**INSTRUCTIONS TO FOLLOW**
Copy out, unchanged, every line from the start of the records to the line that contains "well-priced jewelry, as well", and stop there.

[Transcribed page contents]

+-------+

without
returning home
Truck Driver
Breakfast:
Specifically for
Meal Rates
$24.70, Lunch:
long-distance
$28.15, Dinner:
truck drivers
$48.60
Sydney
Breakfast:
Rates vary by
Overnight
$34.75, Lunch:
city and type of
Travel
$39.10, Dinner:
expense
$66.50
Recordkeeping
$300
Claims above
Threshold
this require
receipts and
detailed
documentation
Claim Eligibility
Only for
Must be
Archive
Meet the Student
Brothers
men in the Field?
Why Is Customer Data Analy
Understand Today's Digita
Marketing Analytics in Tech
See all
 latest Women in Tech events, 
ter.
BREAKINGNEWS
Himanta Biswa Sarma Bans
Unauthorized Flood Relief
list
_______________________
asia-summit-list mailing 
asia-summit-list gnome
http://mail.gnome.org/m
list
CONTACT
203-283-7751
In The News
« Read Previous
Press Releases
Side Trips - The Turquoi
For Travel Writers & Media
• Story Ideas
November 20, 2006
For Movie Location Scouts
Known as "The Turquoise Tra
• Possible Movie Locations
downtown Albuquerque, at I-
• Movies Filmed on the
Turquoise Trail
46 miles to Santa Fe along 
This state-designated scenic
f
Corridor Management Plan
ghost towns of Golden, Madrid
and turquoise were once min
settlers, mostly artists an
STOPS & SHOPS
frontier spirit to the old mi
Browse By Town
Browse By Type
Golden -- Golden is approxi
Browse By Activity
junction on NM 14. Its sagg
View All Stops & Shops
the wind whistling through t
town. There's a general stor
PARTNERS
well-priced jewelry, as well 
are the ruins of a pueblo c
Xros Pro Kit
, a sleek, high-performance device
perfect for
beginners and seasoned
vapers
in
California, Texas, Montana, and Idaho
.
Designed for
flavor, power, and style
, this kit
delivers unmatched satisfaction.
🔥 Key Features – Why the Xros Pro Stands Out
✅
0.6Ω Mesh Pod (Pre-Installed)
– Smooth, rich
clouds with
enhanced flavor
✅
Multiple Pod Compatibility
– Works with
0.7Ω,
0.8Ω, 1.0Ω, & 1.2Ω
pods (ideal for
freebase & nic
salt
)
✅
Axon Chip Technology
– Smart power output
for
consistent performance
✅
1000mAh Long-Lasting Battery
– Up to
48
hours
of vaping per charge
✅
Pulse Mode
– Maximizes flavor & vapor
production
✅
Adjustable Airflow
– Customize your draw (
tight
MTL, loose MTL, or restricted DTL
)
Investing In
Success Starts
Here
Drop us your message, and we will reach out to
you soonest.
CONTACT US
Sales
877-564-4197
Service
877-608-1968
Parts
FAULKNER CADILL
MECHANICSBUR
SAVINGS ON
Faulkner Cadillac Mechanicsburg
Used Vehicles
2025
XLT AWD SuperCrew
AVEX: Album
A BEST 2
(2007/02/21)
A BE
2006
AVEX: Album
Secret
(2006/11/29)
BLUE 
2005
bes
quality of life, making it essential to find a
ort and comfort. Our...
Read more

+-------+

**RESPONSE AREA**
without
returning home
Truck Driver
Breakfast:
Specifically for
Meal Rates
$24.70, Lunch:
long-distance
$28.15, Dinner:
truck drivers
$48.60
Sydney
Breakfast:
Rates vary by
Overnight
$34.75, Lunch:
city and type of
Travel
$39.10, Dinner:
expense
$66.50
Recordkeeping
$300
Claims above
Threshold
this require
receipts and
detailed
documentation
Claim Eligibility
Only for
Must be
Archive
Meet the Student
Brothers
men in the Field?
Why Is Customer Data Analy
Understand Today's Digita
Marketing Analytics in Tech
See all
 latest Women in Tech events, 
ter.
BREAKINGNEWS
Himanta Biswa Sarma Bans
Unauthorized Flood Relief
list
_______________________
asia-summit-list mailing 
asia-summit-list gnome
http://mail.gnome.org/m
list
CONTACT
203-283-7751
In The News
« Read Previous
Press Releases
Side Trips - The Turquoi
For Travel Writers & Media
• Story Ideas
November 20, 2006
For Movie Location Scouts
Known as "The Turquoise Tra
• Possible Movie Locations
downtown Albuquerque, at I-
• Movies Filmed on the
Turquoise Trail
46 miles to Santa Fe along 
This state-designated scenic
f
Corridor Management Plan
ghost towns of Golden, Madrid
and turquoise were once min
settlers, mostly artists an
STOPS & SHOPS
frontier spirit to the old mi
Browse By Town
Browse By Type
Golden -- Golden is approxi
Browse By Activity
junction on NM 14. Its sagg
View All Stops & Shops
the wind whistling through t
town. There's a general stor
PARTNERS
well-priced jewelry, as well 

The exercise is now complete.